Def.’s Br. at 2-7, EFC No. 21. Having examined the record, the Court concludes that the parties have accurately stated its contents. Although the parties focus on different aspects of the record at times, there are no inconsistencies in the parties’ recounting of the medical evidence, except in one circumstance. In Dr. Feder’s medical reports from April 17, 2018, and February 27, 2018, Dr. Feder stated that Dillon “can return to work with limitations on working 4 days per week, 1 day remotely from home.” E.g., R. at 519, 597. Relying on Dr. Feder’s statement, Dillon’s counsel states that Dillon “was found to only be able to work four days a week.” Pl.’s Br. at 16. Defendant’s counsel, conversely, states that Dr. Feder opined that Dillon can work four days a week in person and one day a week remotely. Def.’s Br. at 5. Because Dr. Feder’s medical reports do not support Plaintiff counsel’s characterization, the Court adopts Defense counsel’s interpretation that Dillon was found able to work four days a week in person and one day a week remotely. The Court otherwise adopts the parties’ summaries as complete for the purposes of the issues raised in this action.
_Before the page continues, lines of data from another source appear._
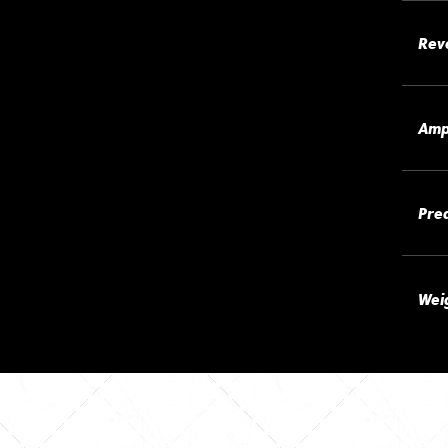
Rev
Amp
Pre
Wei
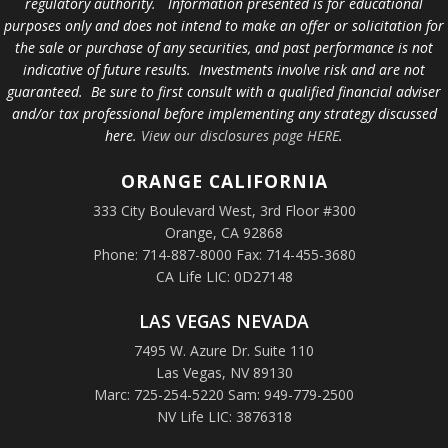
regulatory authority. Information presented is for educational
purposes only and does not intend to make an offer or solicitation for
the sale or purchase of any securities, and past performance is not
indicative of future results. Investments involve risk and are not
guaranteed. Be sure to first consult with a qualified financial adviser
and/or tax professional before implementing any strategy discussed
here.
View our disclosures page HERE
.
ORANGE
CALIFORNIA
333 City Boulevard West, 3rd Floor #300
Orange, CA 92868
Phone: 714-887-8000 Fax: 714-455-3680
CA Life LIC: 0D27148
LAS VEGAS NEVADA
7495 W. Azure Dr. Suite 110
Las Vegas, NV 89130
Marc: 725-254-5220 Sam: 949-779-2500
NV Life LIC: 3876318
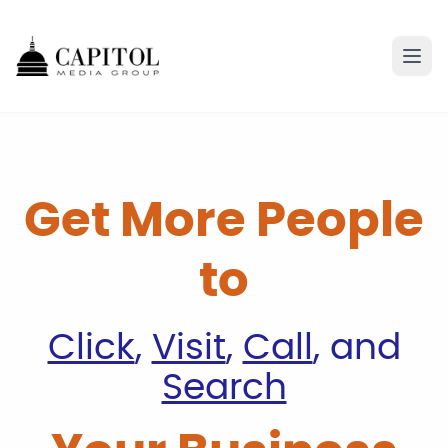
Get More People
to
Click
,
Visit
,
Call
, and
Search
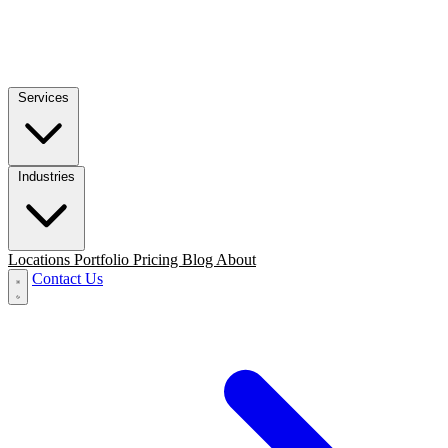
Services
Industries
Locations
Portfolio
Pricing
Blog
About
Contact Us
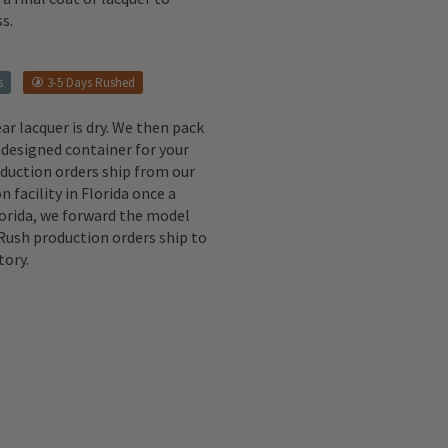
s.
s
3-5 Days Rushed
ear lacquer is dry. We then pack
 designed container for your
oduction orders ship from our
n facility in Florida once a
lorida, we forward the model
 Rush production orders ship to
tory.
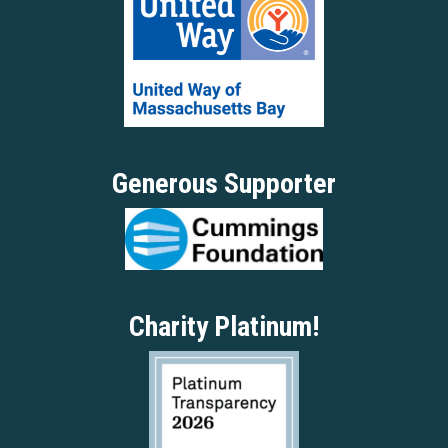
Generous Supporter
Charity Platinum!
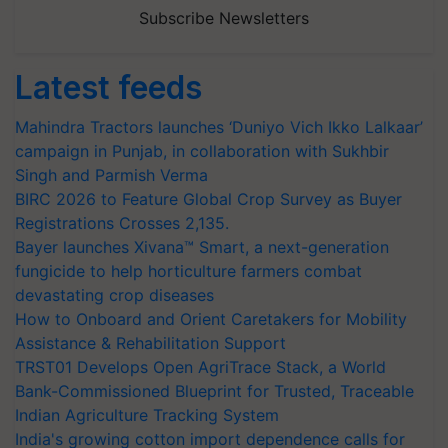
Subscribe Newsletters
Latest feeds
Mahindra Tractors launches ‘Duniyo Vich Ikko Lalkaar’
campaign in Punjab, in collaboration with Sukhbir
Singh and Parmish Verma
BIRC 2026 to Feature Global Crop Survey as Buyer
Registrations Crosses 2,135.
Bayer launches Xivana™ Smart, a next-generation
fungicide to help horticulture farmers combat
devastating crop diseases
How to Onboard and Orient Caretakers for Mobility
Assistance & Rehabilitation Support
TRST01 Develops Open AgriTrace Stack, a World
Bank-Commissioned Blueprint for Trusted, Traceable
Indian Agriculture Tracking System
India's growing cotton import dependence calls for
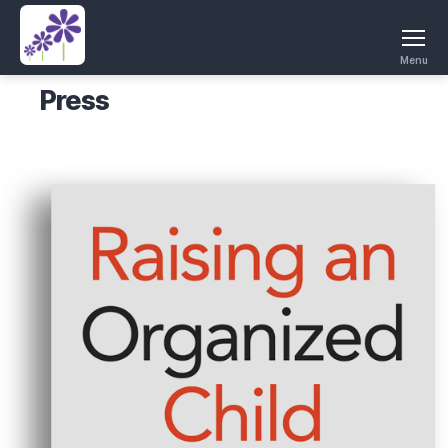
Menu
Press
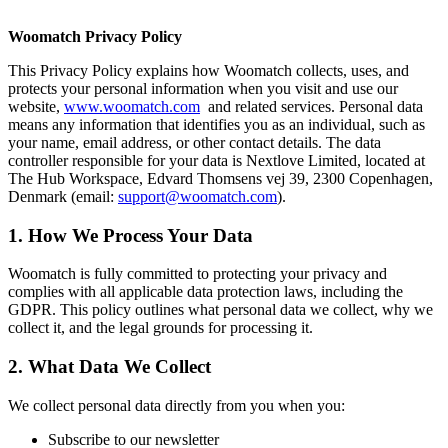
Woomatch Privacy Policy
This Privacy Policy explains how Woomatch collects, uses, and
protects your personal information when you visit and use our
website,
www.woomatch.com
and related services. Personal data
means any information that identifies you as an individual, such as
your name, email address, or other contact details. The data
controller responsible for your data is Nextlove Limited, located at
The Hub Workspace, Edvard Thomsens vej 39, 2300 Copenhagen,
Denmark (email:
support@woomatch.com
).
1. How We Process Your Data
Woomatch is fully committed to protecting your privacy and
complies with all applicable data protection laws, including the
GDPR. This policy outlines what personal data we collect, why we
collect it, and the legal grounds for processing it.
2. What Data We Collect
We collect personal data directly from you when you:
Subscribe to our newsletter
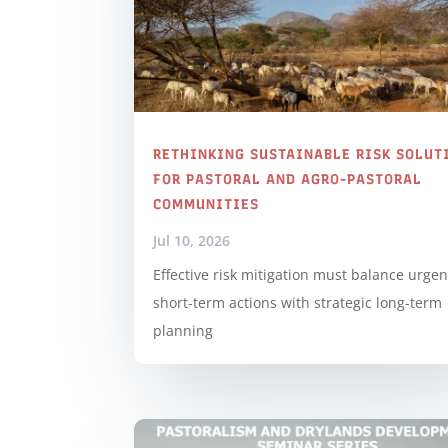
RETHINKING SUSTAINABLE RISK SOLUT
FOR PASTORAL AND AGRO-PASTORAL
COMMUNITIES
Jul 10, 2026
Effective risk mitigation must balance urgen
short-term actions with strategic long-term
planning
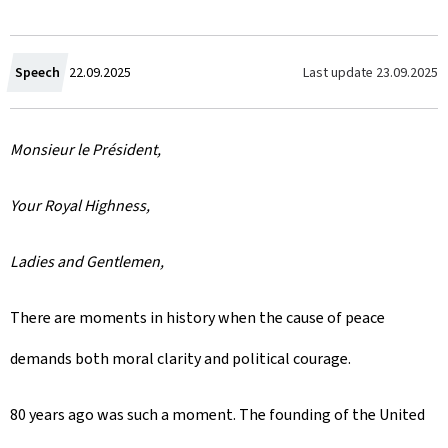
C
Last update
23.09.2025
Speech
22.09.2025
r
Monsieur le Président,
e
a
Your Royal Highness,
t
Ladies and Gentlemen,
e
There are moments in history when the cause of peace
d
demands both moral clarity and political courage.
o
n
80 years ago was such a moment. The founding of the United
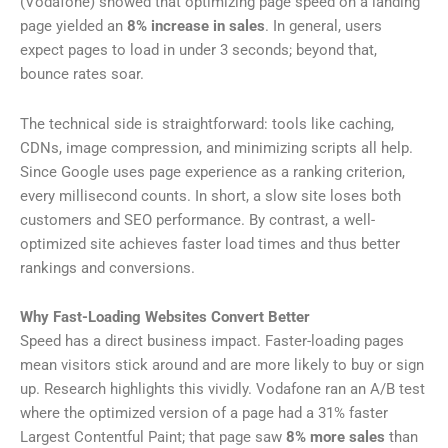
(Vodafone) showed that optimizing page speed on a landing
page yielded an
8% increase in sales
. In general, users
expect pages to load in under 3 seconds; beyond that,
bounce rates soar.
The technical side is straightforward: tools like caching,
CDNs, image compression, and minimizing scripts all help.
Since Google uses page experience as a ranking criterion,
every millisecond counts. In short, a slow site loses both
customers and SEO performance. By contrast, a well-
optimized site achieves faster load times and thus better
rankings and conversions.
Why Fast-Loading Websites Convert Better
Speed has a direct business impact. Faster-loading pages
mean visitors stick around and are more likely to buy or sign
up. Research highlights this vividly. Vodafone ran an A/B test
where the optimized version of a page had a 31% faster
Largest Contentful Paint; that page saw
8% more sales
than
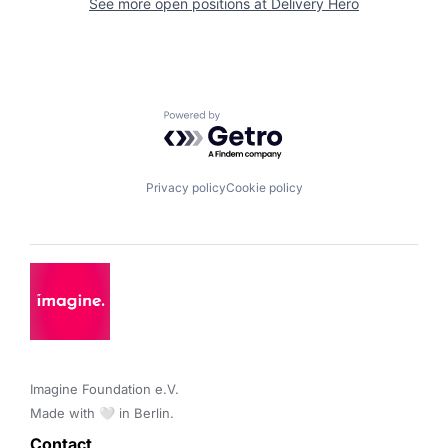
See more open positions at
Delivery Hero
Powered by Getro.com
Privacy policy
Cookie policy
Imagine Foundation e.V. 

Made with 🤍 in Berlin.
Contact 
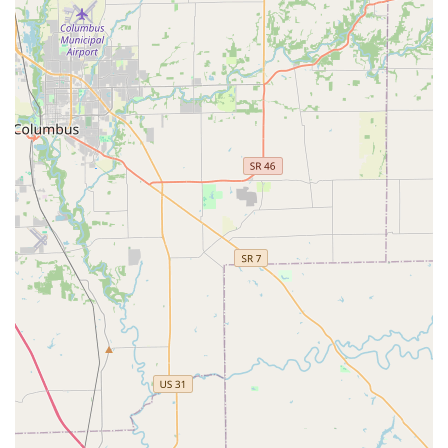
Customers are advised to clearly explain their situation to
the representative, whether it is a lockout or a request for
a detailed security installation, to ensure the correct
professional is dispatched with the appropriate tools and
an accurate initial estimate of the service cost.
What is Worth Choosing
For residents and businesses in Kentucky, particularly in a
large metropolitan area like Louisville, choosing KeyMe
Locksmiths is a decision often driven by the need for
speed, advanced capabilities, and 24-hour access. The
major draw is their specialization in the highly complex
world of modern vehicle keys and fobs, offering a much-
needed alternative to dealership pricing for key
replacement and programming. The promise of 24/7
emergency service is invaluable, providing a necessary
safety net for inevitable lockouts at inconvenient times.
When considering this provider, local users should focus
on securing a clear, upfront quote for their specific service
request. While some historical customer feedback
indicates the occasional negative experience with service
accuracy or pricing, the overarching benefit of their vast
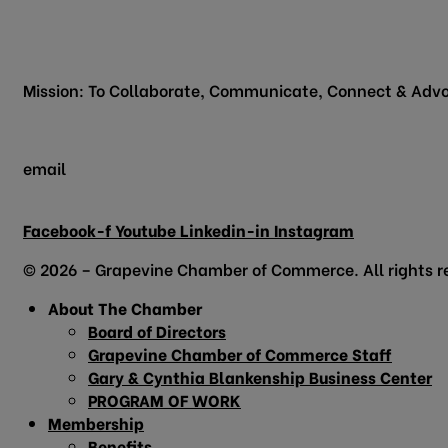
200 Vine Street
Grapevine, TX 76051
Mission: To Collaborate, Communicate, Connect & Advo
email
info@grapevinechamber.org
Facebook-f
Youtube
Linkedin-in
Instagram
© 2026 – Grapevine Chamber of Commerce. All rights r
About The Chamber
Board of Directors
Grapevine Chamber of Commerce Staff
Gary & Cynthia Blankenship Business Center
PROGRAM OF WORK
Membership
Benefits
See Collado v. Kijakazi, No. 20-CV-11112 (JLC), 2022 WL 1960612, at *2 (S.D.N.Y. June 6, 2022) (adopting parties’ summaries of medical evidence where parties did not dispute recitation of relevant facts); Scully v. Berryhill, 282 F. Supp. 3d 628, 631 (S.D.N.Y. 2017) (adopting parties’ summaries where they were “substantially consistent with each other” and neither party objected to the opposing party’s summary). The medical evidence in the record is discussed below to the extent necessary to address the issues raised in the pending cross- motions. DISCUSSION A. Legal Standards 1. Judgment on the Pleadings

A Rule 12(c) motion for judgment on the pleadings is evaluated under the same standard as a Rule 12(b)(6) motion to dismiss. Bank of N.Y. v. First Millennium, Inc., 607 F.3d 905, 922 (2d Cir. 2010). Thus, “[t]o survive a Rule 12(c) motion, the complaint must contain sufficient factual matter, accepted as true, to state a claim to relief that is plausible on its face.” Id. (internal quotation marks and citation omitted).3

3 Plaintiff refers to her motion as one seeking summary judgment pursuant to Fed. R. Civ. P. 56(a). Pl.’s Br. at 1. “[G]iven the nature of the proceedings—an action to review a final decision of the Commissioner—it makes no difference” whether Plaintiff’s motion is considered “to be a motion for judgment on the pleadings or a motion for summary judgment.” Williams v. Kijakazi, 21-CV-5252 (CS)(JCM), 2022 WL 18587778, at *1 n. 2 (S.D.N.Y. Dec. 21, 2022) (quoting Monroe v. Berryhill, 17-CV-3373 (ER) (HBP), 2018 WL 3912255, at *1 n.2 (S.D.N.Y. July 24, 2018)). 2. Judicial Review of the Commissioner’s Decision An individual may obtain judicial review of a final decision of the Commissioner “in the district court of the United States for the judicial district in which the plaintiff resides.” 42 U.S.C. § 405(g). A court reviewing a final decision by the Commissioner “is limited to determining

whether the [Commissioner’s] conclusions were supported by substantial evidence in the record and were based on a correct legal standard.” Selian v. Astrue, 708 F.3d 409, 417 (2d Cir.